TO DO: Review the material line by line. Identify and copy every line that contains the string "KIRD".

··· DATASET ENTRIES

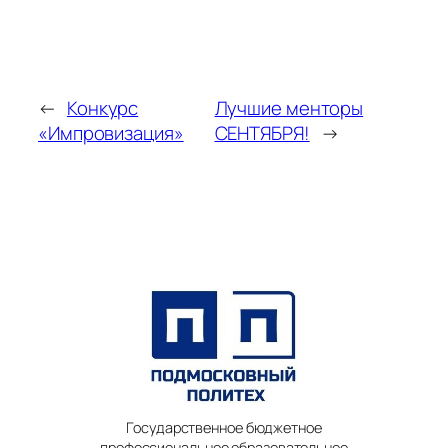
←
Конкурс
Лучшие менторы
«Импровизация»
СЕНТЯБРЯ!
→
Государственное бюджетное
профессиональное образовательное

······
··· DATASET ENTRIES

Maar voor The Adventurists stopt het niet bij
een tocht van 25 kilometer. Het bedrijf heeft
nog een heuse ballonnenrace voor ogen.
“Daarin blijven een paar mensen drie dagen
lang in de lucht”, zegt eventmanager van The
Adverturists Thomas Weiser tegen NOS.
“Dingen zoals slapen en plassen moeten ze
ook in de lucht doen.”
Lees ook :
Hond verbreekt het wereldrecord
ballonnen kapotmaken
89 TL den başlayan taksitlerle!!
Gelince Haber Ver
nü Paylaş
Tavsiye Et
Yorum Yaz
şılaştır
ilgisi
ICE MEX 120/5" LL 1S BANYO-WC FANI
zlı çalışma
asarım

······
··· DATASET ENTRIES

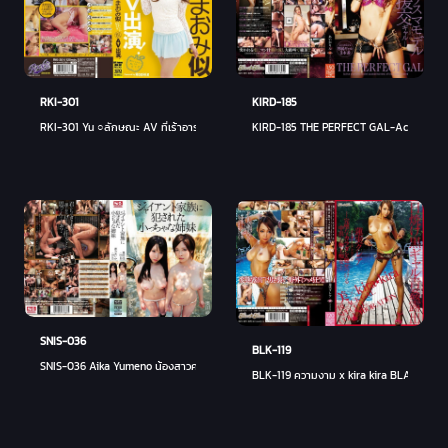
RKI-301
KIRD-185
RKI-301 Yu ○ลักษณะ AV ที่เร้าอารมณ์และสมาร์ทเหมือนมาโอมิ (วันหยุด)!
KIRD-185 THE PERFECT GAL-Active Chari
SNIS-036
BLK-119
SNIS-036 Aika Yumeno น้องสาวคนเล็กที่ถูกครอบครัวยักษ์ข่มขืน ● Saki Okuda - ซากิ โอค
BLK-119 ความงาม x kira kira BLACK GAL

······

FINAL ANSWER:
KIRD-185
KIRD-185 THE PERFECT GAL-Active Chari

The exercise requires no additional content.